Accompagnant un groupe de journalistes français sur le pavillon de l'Italie, à l'exposition universelle de Milan, où les sacs d'emballage léger, gobelets, couverts, assiettes, sont en plastique biosourcé, le directeur de Novamont-France, Christophe Doukhi de Boissoudy, a indiqué que dès que la loi sera favorable aux bioplastiques, la société investira dans une usine en France, en s'associant avec un partenaire français.

Une usine en France peut-être, aux États-Unis sûrement

Une telle usine utiliserait de l'amidon et des dérivés de l'huile végétale. Elle serait implantée dans un lieu de production des matières premières, a-t-il précisé.

Mais, pour l'instant, les conditions qui prévalent en Italie ne sont pas réunies dans l'Hexagone. Pourtant, l'Italie a appliqué dès le début de 2011 une loi qui est le copier-coller d'une loi française de 2006, dont les décrets d'application ne sont jamais parus, a souligné le directeur de Nova-mont-France, qui est aussi le président du Club Bio-plastiques, association française pour le développement des bioplastiques. Cette loi qui s'applique en Italie interdit les sacs de caisse, sauf s'ils sont biodégradables. De fait, comme les sacs biosourcés sont biodégradables, ils ont l'avantage de la cohérence environnementale sur les sacs biodégradables pétrosourcés, et ils gagnent rapidement des parts de marché.

Novamont compte investir aussi aux États-Unis dans une usine de bioplastiques. Cette fois, ce n'est pas qu'une intention, mais un projet tangible : la construction de l'usine démarrera « au second semestre 2015 », a précisé Christophe Doukhi de Boissoudy. Les conditions y sont favorables, la législation commençant à interdire les sacs en plastique d'origine fossile dans plusieurs grandes villes nord-américaines comme San Francisco, Chicago, Montréal, a-t-il ajouté.
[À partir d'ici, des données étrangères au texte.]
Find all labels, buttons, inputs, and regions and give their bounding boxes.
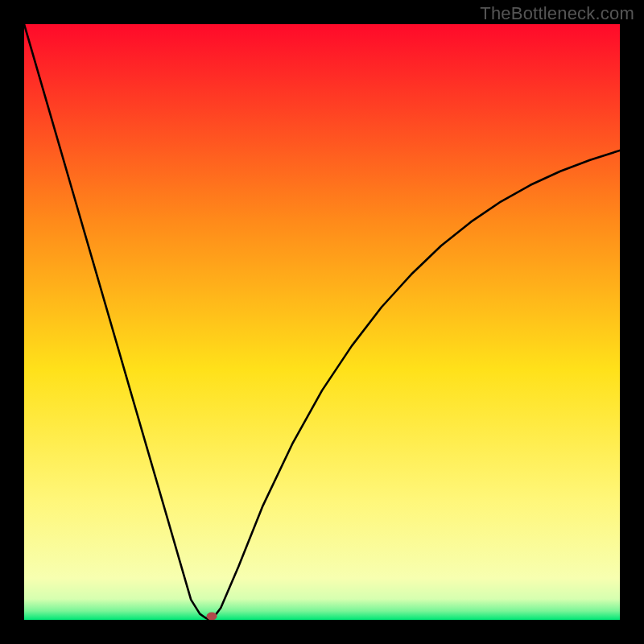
chart-frame: TheBottleneck.com xyxy=(0,0,644,644)
plot-area xyxy=(24,24,620,620)
svg-rect-0 xyxy=(24,24,620,620)
plot-svg xyxy=(24,24,620,620)
watermark-text: TheBottleneck.com xyxy=(480,3,634,24)
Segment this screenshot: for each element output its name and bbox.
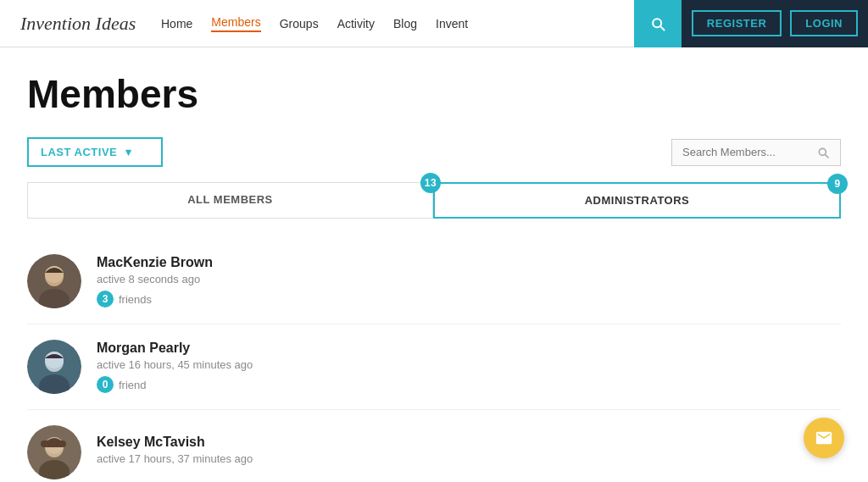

Montée en puissance de la production de Novamont

Pour l'instant, Novamont a une capacité de production de 80 000 tonnes de Mater Bi, sa marque de résine plastique d'origine végétale à environ 40%, selon les produits. La fraction biosourcée est issue principalement d'amidon européen et pour une plus faible part de dérivés d'huile de tournesol. L'amidon est principalement d'origine française. La résine est ensuite vendue aux plasturgistes qui en font des produits finis, tels les sacs de caisse et les gobelets. La production de cette gamme de matières premières est réalisée dans une usine située à Terni, au nord de Rome. Cette usine est devenue insuffisante par rapport à l'extension du marché. Démarrée avec 4 000 tonnes en 1992, la capacité de production de Mater Bi à Terni a atteint 20 000 tonnes en 2000. Puis en 2012, face à l'explosion du marché du fait de la loi sur les sacs de caisse, la capacité de production a été portée à 80 000 tonnes.

Malgré cette montée en puissance de la production, l'entreprise italienne de 257 salariés continue à augmenter sa production, pour réduire la part des composants fossiles, actuellement de 60%. Ainsi, une autre usine de Novamont, située à Porto Torres en Sardaigne, est entrée en service à l'automne 2014, avec une capacité de 80 000 tonnes de constituants biosourcés pour plastifiants, biolubrifiants et additifs pour pneus.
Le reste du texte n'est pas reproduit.